Action item »
From the first line of the entries below to the line with "The height and width of the screenshot is (1374, 945).", give each line again exactly.

**** Records to use

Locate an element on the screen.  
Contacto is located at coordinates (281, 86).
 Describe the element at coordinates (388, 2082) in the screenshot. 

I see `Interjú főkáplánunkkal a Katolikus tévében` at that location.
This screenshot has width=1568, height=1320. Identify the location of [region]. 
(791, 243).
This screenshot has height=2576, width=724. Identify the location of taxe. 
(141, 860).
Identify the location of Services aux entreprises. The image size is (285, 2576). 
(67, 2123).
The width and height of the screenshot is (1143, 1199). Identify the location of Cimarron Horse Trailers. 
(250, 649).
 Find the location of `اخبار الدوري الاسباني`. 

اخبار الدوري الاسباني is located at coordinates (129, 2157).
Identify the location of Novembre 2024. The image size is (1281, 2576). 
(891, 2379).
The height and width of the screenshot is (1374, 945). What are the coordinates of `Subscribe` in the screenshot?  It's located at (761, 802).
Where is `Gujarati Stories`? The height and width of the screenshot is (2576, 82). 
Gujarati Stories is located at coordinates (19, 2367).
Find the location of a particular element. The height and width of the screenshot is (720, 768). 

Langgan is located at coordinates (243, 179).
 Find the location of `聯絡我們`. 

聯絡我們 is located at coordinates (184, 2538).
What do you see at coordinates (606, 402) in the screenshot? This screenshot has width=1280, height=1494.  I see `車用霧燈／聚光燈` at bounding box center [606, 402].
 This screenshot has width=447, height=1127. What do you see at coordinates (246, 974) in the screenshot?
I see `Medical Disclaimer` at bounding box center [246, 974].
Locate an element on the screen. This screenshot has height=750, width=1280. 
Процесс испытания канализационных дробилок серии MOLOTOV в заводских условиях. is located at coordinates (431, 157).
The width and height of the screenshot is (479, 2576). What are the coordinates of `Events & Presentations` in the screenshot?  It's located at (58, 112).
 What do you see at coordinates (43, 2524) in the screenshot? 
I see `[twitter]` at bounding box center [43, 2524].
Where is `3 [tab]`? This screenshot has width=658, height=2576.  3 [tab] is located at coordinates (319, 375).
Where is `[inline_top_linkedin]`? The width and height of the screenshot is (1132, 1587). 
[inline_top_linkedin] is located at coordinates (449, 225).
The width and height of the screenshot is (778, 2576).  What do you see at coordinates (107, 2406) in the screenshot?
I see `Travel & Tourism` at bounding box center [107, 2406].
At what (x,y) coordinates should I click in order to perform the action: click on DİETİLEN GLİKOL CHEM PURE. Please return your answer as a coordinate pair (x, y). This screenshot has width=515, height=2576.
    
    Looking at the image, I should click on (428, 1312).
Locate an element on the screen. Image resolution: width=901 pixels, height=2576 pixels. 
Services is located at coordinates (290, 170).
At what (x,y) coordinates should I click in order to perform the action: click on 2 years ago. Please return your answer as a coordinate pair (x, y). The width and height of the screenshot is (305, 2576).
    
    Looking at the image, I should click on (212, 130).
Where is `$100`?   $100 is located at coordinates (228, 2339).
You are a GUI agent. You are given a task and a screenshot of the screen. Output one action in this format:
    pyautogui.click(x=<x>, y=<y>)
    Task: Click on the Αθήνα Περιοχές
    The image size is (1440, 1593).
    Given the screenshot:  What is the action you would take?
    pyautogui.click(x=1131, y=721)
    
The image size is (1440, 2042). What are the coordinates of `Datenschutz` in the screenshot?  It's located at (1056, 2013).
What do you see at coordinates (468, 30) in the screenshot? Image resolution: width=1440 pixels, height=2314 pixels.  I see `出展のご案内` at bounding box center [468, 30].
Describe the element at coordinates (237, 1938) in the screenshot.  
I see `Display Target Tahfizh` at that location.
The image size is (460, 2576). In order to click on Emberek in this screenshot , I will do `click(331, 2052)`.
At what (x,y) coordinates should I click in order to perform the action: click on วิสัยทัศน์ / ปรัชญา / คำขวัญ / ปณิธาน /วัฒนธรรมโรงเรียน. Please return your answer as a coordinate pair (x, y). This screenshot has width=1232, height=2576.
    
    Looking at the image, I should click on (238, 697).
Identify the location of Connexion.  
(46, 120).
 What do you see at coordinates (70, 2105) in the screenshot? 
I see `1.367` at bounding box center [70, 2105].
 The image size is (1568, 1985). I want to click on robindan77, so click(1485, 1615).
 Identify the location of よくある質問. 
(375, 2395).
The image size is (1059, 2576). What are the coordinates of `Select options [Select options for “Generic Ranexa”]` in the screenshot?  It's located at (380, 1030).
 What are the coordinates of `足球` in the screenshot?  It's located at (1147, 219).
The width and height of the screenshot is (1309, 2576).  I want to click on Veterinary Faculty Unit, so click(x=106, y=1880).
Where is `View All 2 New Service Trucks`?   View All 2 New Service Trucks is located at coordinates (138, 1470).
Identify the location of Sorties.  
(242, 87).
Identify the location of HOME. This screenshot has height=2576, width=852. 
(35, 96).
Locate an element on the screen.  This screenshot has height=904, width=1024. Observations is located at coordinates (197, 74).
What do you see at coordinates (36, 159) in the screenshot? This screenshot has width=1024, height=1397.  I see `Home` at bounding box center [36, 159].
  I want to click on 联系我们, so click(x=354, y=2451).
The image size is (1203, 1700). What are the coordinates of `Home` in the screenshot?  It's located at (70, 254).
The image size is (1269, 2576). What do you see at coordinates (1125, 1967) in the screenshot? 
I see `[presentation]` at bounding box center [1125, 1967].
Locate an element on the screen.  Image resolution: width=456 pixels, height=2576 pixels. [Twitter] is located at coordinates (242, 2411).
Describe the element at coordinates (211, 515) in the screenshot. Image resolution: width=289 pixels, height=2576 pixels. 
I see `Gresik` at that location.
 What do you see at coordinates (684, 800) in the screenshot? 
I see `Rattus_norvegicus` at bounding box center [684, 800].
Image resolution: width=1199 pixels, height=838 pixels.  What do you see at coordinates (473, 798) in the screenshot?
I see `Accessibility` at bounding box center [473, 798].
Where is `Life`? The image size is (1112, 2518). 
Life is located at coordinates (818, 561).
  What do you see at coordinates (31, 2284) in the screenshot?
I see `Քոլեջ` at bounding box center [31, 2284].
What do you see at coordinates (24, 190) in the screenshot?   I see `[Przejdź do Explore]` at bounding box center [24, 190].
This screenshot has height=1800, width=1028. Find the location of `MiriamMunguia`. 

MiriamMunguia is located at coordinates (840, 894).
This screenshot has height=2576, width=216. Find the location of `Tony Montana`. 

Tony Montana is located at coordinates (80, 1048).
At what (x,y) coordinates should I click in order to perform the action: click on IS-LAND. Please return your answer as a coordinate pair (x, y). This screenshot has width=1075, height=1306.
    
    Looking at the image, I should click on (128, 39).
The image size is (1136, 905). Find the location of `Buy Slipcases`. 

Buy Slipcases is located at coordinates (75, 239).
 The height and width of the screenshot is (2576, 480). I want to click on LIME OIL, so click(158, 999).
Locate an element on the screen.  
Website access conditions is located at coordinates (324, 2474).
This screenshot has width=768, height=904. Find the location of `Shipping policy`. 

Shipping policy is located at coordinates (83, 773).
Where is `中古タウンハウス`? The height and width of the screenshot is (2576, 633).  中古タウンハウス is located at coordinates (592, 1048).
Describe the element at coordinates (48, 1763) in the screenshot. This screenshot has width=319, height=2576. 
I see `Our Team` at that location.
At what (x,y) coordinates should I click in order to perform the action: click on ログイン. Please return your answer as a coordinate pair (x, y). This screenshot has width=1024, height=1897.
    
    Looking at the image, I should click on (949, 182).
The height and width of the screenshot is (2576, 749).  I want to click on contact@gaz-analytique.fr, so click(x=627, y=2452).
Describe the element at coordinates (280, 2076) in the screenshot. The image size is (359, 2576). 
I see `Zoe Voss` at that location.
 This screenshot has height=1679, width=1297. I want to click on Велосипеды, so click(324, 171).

********

Answer area »
Locate an element on the screen.  
Contacto is located at coordinates (281, 86).
 Describe the element at coordinates (388, 2082) in the screenshot. 

I see `Interjú főkáplánunkkal a Katolikus tévében` at that location.
This screenshot has width=1568, height=1320. Identify the location of [region]. 
(791, 243).
This screenshot has height=2576, width=724. Identify the location of taxe. 
(141, 860).
Identify the location of Services aux entreprises. The image size is (285, 2576). 
(67, 2123).
The width and height of the screenshot is (1143, 1199). Identify the location of Cimarron Horse Trailers. 
(250, 649).
 Find the location of `اخبار الدوري الاسباني`. 

اخبار الدوري الاسباني is located at coordinates (129, 2157).
Identify the location of Novembre 2024. The image size is (1281, 2576). 
(891, 2379).
The height and width of the screenshot is (1374, 945). What are the coordinates of `Subscribe` in the screenshot?  It's located at (761, 802).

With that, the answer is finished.